Let's take a look at how they perform on the holdout set
print(f'RMSE model features: {len(model_base.features)}: {model_base.rmse(holdout):.4f}')
print(f'RMSE model features: {len(model_constrained.features)}: {model_constrained.rmse(holdout):.4f}')
print(f'RMSE model features: {len(model_three_features.features)}: {model_three_features.rmse(holdout):.4f}')
print(f'RMSE model features: {len(model_two_features.features)}: {model_two_features.rmse(holdout):.4f}')

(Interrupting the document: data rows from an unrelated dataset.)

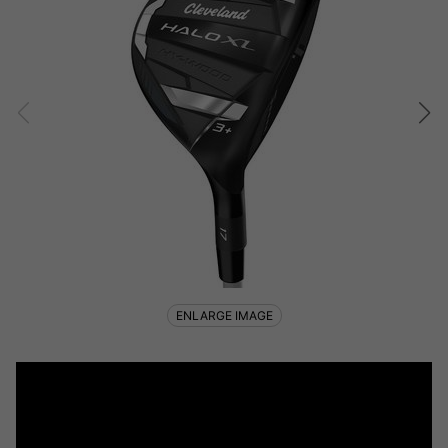
ENLARGE IMAGE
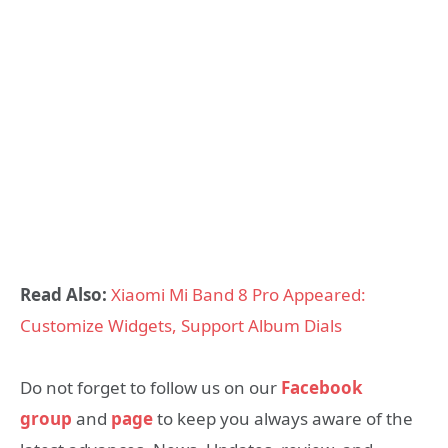
Read Also:
Xiaomi Mi Band 8 Pro Appeared:
Customize Widgets, Support Album Dials
Do not forget to follow us on our
Facebook
group
and
page
to keep you always aware of the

RMSE model features: 5: 0.2912
RMSE model features: 4: 0.2957
RMSE model features: 3: 0.2971
RMSE model features: 2: 0.3070
We see a good generalization to the holdout set, and a similar story as to which complexity level to pick. This is a very good sign, and shows us that we're on the right track to a possible model on how the structure of an RNA sequence combined with the bases impacts the reactivity at each point.
Concluding remarks
In this example we showed how the QLattice can be used to produce simple models that pick out the important features describing reactivity. This gives us a better understanding of the mechanisms underlying mRNA reactivity and, because of it's simplicity, is able to generalise to unseen data sets. This is the power of the QLattice, simple and explainable models with high predictive performance on unseen data sets!